**Dataset records**

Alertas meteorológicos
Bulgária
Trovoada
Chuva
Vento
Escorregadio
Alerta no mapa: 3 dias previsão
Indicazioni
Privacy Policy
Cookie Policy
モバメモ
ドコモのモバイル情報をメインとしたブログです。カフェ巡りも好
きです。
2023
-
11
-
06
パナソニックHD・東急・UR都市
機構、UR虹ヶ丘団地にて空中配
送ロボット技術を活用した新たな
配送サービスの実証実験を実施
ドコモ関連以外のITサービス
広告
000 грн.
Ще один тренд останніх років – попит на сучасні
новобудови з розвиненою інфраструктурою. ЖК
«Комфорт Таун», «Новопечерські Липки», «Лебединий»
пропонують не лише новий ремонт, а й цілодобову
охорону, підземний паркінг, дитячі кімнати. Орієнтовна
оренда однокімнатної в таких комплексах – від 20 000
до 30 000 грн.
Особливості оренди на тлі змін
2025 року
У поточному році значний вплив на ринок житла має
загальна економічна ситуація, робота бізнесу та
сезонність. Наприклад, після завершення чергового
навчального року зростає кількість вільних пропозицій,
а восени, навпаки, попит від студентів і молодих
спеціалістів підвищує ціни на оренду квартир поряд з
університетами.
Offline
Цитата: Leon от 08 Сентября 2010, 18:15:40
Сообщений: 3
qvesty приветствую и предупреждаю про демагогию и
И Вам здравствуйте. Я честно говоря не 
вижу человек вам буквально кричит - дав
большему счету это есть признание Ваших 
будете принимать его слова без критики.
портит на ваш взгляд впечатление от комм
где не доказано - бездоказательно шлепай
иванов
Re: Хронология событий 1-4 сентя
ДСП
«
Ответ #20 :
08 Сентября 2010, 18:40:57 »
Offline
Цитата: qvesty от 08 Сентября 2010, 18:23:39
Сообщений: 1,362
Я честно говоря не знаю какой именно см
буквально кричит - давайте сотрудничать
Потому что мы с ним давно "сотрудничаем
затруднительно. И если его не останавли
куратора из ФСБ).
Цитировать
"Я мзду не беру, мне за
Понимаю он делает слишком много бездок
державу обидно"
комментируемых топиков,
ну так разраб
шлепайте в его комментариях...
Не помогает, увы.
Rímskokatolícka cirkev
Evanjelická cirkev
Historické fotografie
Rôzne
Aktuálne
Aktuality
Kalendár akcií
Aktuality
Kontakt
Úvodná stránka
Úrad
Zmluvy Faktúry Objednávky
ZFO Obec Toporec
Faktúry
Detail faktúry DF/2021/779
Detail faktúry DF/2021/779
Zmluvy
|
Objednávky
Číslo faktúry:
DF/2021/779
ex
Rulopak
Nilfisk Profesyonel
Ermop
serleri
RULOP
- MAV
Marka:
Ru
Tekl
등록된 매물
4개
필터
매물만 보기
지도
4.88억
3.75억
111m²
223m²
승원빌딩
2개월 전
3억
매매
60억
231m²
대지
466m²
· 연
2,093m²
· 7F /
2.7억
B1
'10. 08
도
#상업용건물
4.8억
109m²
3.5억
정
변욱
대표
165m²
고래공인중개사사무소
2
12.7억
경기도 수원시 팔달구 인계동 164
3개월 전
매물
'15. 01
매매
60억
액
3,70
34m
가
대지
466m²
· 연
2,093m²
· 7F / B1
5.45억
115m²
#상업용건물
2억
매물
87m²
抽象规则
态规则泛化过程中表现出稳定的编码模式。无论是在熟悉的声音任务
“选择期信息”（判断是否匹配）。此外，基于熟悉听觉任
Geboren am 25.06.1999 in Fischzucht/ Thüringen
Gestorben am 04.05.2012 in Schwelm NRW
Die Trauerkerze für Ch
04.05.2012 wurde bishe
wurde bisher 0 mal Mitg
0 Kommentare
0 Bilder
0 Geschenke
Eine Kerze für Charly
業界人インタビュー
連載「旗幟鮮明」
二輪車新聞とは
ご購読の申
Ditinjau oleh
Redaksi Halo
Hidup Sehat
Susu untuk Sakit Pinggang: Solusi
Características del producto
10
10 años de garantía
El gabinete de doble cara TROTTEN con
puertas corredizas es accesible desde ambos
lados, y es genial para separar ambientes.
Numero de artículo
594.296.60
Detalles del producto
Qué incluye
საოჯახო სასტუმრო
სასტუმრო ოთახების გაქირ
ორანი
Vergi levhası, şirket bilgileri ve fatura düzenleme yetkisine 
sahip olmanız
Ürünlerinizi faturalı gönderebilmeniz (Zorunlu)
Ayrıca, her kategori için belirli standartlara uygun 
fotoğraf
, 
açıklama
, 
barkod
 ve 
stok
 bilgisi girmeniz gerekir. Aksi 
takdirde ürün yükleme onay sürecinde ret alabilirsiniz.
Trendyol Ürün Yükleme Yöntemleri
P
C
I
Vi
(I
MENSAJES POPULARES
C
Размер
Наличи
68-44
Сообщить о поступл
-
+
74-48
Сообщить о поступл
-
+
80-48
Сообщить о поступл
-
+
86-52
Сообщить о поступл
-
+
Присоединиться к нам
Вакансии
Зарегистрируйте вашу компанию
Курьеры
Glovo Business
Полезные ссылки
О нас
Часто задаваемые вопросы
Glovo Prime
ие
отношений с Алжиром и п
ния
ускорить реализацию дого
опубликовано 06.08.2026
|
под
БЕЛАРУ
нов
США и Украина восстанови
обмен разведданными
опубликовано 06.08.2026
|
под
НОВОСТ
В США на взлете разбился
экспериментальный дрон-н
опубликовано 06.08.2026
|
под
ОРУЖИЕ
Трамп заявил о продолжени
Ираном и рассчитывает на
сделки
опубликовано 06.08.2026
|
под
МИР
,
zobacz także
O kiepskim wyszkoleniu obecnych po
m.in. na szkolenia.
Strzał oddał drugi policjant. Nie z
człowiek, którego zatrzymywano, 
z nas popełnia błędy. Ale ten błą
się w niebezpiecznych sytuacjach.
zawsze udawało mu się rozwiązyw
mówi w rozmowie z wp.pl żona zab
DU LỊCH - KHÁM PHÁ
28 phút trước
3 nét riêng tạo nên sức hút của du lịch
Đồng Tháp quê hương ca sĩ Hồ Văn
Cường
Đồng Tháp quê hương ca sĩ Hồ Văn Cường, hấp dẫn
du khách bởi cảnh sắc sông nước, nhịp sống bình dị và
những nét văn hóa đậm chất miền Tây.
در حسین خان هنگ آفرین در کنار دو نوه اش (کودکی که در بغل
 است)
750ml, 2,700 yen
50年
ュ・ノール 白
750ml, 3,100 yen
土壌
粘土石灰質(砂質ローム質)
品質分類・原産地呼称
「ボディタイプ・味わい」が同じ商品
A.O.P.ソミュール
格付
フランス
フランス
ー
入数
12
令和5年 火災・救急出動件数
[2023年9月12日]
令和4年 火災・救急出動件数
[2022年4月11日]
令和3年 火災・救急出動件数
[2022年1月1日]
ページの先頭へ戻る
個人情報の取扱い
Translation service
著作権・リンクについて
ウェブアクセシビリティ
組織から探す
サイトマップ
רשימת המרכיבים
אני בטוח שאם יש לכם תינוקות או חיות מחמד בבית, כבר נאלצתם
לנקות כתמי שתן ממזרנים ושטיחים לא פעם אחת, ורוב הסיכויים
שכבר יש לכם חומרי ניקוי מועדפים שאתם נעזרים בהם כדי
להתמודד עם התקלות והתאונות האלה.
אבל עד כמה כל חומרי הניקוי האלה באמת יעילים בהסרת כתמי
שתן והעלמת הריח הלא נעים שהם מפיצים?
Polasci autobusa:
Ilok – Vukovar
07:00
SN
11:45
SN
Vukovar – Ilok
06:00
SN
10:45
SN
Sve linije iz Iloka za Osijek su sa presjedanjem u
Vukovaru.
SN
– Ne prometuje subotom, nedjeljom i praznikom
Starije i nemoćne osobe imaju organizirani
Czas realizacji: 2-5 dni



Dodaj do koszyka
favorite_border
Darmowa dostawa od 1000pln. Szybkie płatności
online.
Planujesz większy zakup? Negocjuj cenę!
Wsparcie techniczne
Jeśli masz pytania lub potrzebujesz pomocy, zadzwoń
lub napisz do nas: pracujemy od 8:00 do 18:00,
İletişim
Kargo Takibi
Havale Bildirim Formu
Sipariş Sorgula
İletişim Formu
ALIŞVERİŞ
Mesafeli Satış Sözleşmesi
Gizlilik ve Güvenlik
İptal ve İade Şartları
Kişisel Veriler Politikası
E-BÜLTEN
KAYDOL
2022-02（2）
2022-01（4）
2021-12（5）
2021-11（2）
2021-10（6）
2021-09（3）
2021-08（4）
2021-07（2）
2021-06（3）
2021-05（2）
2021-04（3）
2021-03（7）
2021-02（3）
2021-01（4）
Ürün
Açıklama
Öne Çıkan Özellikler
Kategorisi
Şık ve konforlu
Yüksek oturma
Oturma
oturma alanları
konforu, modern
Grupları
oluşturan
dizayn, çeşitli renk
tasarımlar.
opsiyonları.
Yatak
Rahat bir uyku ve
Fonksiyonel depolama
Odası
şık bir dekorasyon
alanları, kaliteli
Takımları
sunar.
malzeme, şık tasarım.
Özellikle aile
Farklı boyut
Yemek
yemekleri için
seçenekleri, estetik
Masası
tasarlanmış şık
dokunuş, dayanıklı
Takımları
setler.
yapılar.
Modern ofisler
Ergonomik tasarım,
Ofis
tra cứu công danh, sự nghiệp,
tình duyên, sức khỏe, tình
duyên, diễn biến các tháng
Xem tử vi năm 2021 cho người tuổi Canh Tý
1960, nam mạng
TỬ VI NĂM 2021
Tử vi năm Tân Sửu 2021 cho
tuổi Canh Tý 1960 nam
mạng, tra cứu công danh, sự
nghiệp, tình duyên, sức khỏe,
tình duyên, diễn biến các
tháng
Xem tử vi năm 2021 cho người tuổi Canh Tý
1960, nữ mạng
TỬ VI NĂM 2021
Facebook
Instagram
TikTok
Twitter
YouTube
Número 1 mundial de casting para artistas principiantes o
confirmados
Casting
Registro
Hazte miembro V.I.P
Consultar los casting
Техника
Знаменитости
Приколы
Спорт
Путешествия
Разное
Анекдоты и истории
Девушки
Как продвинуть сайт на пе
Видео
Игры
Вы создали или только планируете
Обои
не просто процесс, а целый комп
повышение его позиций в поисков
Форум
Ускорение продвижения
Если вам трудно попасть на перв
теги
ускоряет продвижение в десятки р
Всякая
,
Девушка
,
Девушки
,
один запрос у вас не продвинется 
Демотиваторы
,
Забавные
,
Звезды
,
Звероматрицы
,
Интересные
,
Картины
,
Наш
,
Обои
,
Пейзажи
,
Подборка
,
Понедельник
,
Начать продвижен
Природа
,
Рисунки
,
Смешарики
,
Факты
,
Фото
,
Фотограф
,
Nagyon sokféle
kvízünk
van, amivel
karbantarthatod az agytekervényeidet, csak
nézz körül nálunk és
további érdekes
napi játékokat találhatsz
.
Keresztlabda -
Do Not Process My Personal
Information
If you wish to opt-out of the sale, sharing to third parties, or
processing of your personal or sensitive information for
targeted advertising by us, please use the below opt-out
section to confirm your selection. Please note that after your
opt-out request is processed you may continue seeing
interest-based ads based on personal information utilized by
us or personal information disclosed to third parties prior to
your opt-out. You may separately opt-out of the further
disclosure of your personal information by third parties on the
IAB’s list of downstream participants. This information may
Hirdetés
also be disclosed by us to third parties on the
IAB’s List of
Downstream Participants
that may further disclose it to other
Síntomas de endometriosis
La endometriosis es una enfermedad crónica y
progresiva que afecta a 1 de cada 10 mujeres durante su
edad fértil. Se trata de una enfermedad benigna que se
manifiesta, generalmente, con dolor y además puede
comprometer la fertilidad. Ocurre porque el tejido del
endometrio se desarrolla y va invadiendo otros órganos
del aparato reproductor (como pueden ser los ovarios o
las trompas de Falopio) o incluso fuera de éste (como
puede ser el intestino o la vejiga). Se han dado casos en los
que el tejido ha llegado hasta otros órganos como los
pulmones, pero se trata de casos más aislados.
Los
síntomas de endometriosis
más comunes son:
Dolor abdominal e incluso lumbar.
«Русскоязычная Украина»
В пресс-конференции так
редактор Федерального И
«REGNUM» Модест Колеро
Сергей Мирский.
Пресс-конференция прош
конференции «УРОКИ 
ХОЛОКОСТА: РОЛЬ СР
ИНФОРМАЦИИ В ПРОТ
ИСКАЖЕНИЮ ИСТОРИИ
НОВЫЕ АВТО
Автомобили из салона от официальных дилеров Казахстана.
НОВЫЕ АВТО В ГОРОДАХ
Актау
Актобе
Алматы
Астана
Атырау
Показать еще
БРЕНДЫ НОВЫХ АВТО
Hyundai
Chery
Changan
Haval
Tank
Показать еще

**Assignment**
Set down exactly the lines of the data above, beginning with the line that has "0 Geschenke" and ending with the line that has "takdirde ürün yükleme", and no others.

**Exercise result**
0 Geschenke
Eine Kerze für Charly
業界人インタビュー
連載「旗幟鮮明」
二輪車新聞とは
ご購読の申
Ditinjau oleh
Redaksi Halo
Hidup Sehat
Susu untuk Sakit Pinggang: Solusi
Características del producto
10
10 años de garantía
El gabinete de doble cara TROTTEN con
puertas corredizas es accesible desde ambos
lados, y es genial para separar ambientes.
Numero de artículo
594.296.60
Detalles del producto
Qué incluye
საოჯახო სასტუმრო
სასტუმრო ოთახების გაქირ
ორანი
Vergi levhası, şirket bilgileri ve fatura düzenleme yetkisine 
sahip olmanız
Ürünlerinizi faturalı gönderebilmeniz (Zorunlu)
Ayrıca, her kategori için belirli standartlara uygun 
fotoğraf
, 
açıklama
, 
barkod
 ve 
stok
 bilgisi girmeniz gerekir. Aksi 
takdirde ürün yükleme onay sürecinde ret alabilirsiniz.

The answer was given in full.